Task requirements: Each line of the records that holds "template" should be shown in full.

Dataset content below:

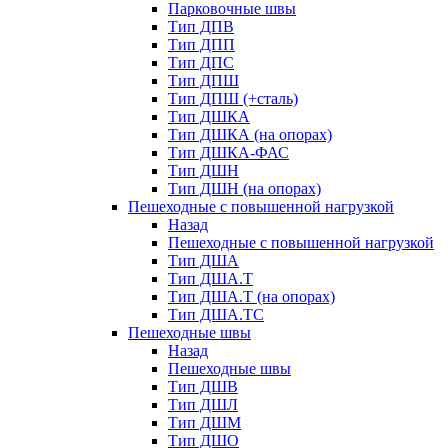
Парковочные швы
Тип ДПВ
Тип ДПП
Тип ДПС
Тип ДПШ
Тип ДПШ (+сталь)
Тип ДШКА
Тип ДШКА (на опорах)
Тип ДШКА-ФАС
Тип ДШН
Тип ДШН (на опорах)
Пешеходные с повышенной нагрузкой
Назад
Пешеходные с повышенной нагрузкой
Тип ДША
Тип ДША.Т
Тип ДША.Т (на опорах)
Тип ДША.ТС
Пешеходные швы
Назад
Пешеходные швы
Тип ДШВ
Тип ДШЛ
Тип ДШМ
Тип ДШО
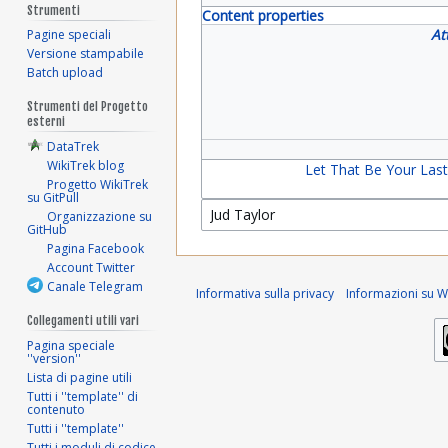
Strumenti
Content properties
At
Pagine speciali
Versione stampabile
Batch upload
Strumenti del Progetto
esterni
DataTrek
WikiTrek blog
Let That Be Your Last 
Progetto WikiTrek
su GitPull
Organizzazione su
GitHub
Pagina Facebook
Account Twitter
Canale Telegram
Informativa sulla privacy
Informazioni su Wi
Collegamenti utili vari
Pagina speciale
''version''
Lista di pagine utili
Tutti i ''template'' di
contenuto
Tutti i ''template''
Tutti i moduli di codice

End of Dataset content.
Dataset content below:

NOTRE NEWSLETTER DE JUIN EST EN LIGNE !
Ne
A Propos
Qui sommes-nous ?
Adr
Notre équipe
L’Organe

End of Dataset content.

Exercise solution:
Tutti i ''template'' di
Tutti i ''template''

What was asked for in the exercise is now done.